◆ EXERCISE PROMPT
For the entries below, count the lines containing "click" and give only that number.

[Saved entries]
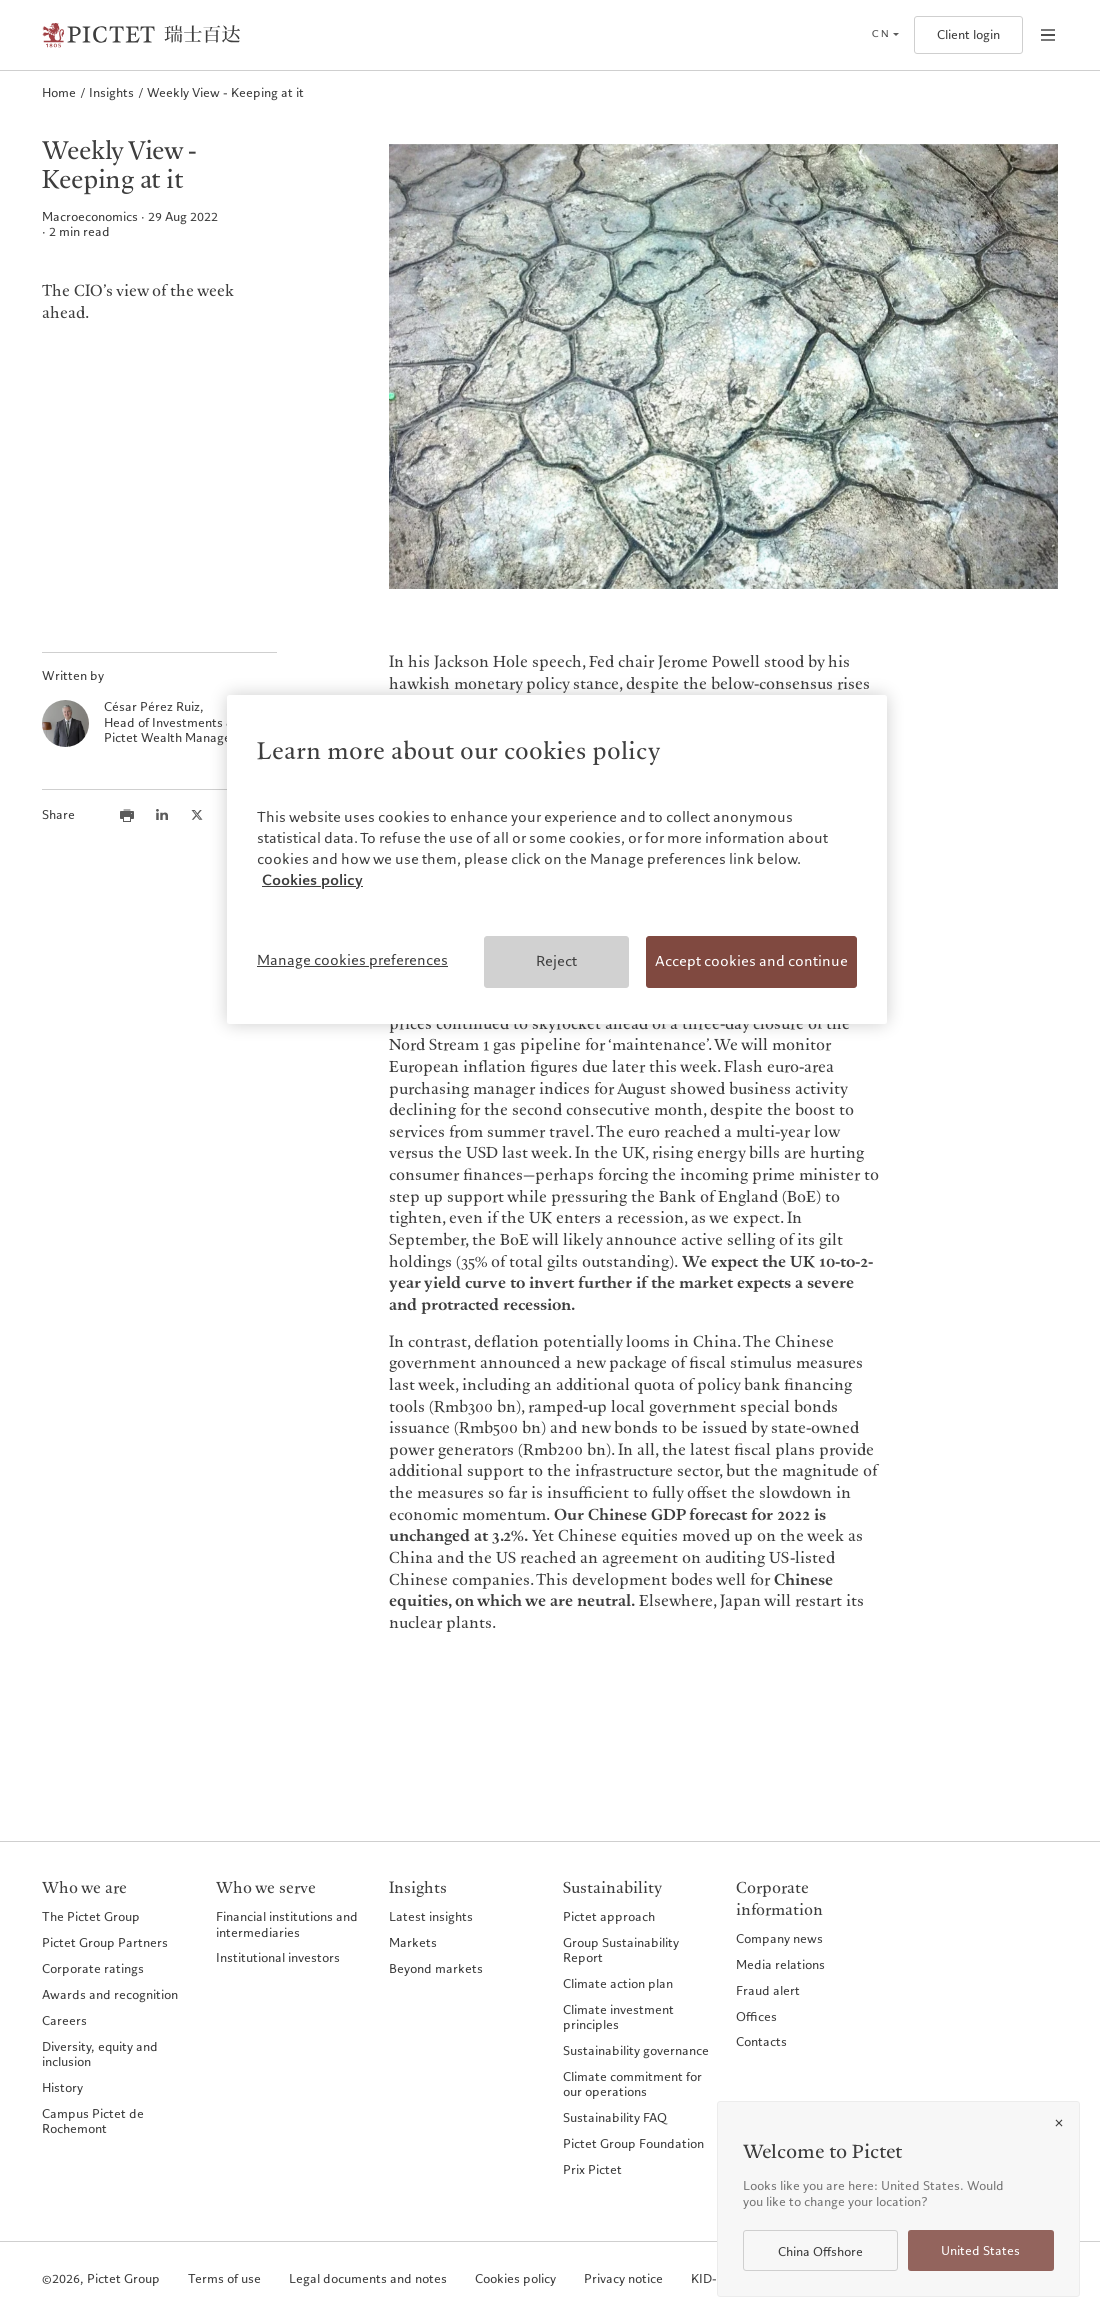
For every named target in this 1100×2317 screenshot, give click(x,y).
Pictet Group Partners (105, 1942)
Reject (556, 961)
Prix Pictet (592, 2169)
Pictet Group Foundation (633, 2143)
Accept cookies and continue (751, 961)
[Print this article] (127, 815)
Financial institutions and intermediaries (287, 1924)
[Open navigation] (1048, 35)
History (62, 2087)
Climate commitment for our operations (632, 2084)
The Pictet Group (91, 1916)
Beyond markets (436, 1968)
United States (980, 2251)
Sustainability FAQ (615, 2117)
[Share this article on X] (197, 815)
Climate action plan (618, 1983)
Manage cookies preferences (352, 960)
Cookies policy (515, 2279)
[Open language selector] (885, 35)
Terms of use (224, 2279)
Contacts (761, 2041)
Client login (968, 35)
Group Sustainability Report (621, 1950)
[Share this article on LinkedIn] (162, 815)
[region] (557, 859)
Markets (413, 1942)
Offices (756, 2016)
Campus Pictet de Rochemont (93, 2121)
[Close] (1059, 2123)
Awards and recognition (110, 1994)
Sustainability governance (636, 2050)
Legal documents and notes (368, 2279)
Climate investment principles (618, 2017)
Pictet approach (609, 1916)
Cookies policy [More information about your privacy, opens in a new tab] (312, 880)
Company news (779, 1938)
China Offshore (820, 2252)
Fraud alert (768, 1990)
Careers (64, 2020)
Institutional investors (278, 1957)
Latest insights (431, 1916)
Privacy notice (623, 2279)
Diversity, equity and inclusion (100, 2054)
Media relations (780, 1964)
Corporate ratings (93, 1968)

...

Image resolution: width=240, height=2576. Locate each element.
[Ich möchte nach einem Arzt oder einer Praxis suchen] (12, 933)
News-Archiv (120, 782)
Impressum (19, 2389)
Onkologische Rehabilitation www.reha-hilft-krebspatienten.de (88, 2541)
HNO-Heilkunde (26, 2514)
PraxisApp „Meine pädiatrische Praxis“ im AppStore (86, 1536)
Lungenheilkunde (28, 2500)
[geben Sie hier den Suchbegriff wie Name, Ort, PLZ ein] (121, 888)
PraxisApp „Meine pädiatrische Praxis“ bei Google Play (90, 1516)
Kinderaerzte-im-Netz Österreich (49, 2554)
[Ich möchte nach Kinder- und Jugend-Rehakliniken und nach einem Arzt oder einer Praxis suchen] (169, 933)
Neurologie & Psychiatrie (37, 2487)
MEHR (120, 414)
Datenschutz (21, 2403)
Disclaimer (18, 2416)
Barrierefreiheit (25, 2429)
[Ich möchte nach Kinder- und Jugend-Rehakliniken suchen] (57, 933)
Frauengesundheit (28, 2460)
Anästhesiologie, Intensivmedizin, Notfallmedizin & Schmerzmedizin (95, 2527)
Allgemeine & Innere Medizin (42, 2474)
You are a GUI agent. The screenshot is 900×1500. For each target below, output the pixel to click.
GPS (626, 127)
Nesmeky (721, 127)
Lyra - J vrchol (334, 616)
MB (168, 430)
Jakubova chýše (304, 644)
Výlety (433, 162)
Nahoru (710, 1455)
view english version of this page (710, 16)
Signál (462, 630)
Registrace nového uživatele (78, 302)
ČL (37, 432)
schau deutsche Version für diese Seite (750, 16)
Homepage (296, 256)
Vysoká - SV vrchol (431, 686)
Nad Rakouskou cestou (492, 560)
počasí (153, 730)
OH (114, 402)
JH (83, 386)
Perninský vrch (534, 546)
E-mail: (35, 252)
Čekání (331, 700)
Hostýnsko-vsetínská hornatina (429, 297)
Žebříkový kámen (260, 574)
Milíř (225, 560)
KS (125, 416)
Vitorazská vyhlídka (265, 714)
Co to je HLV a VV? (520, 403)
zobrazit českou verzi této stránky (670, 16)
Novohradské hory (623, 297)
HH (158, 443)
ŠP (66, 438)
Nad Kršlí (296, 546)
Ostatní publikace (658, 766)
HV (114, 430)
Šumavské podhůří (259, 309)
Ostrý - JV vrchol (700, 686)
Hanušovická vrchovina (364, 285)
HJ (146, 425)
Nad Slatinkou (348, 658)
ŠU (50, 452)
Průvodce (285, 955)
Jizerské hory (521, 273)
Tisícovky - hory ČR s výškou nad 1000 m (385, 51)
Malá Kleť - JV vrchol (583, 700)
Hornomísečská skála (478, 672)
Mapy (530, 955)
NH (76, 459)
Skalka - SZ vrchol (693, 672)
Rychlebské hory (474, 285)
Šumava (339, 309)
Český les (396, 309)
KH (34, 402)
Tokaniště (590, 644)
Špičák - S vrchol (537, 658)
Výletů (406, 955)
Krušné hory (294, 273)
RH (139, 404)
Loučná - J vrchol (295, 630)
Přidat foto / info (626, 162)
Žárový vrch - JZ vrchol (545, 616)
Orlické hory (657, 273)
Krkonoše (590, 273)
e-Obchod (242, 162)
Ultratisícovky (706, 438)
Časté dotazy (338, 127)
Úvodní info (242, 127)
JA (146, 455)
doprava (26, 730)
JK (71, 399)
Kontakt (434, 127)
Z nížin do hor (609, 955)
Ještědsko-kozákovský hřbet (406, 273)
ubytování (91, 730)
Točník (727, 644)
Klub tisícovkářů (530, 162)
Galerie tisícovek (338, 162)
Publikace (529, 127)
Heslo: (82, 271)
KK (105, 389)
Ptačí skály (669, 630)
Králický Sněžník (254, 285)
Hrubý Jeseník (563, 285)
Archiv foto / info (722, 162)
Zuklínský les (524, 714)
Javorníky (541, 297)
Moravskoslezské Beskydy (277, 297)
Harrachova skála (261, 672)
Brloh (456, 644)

==

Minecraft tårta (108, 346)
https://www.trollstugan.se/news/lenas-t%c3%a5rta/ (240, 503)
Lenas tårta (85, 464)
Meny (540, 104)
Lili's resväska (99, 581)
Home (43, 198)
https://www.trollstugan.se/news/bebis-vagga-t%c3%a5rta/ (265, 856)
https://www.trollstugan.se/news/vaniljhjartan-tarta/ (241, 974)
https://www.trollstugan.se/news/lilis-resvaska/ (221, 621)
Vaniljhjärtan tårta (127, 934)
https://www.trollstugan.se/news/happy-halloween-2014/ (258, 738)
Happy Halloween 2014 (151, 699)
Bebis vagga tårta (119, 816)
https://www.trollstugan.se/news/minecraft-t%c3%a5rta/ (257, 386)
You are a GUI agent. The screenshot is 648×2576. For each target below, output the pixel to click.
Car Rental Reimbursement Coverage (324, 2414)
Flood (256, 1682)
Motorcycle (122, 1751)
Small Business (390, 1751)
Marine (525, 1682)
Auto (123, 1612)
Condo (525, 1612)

◆ RESPONSE TO THIS EXERCISE
3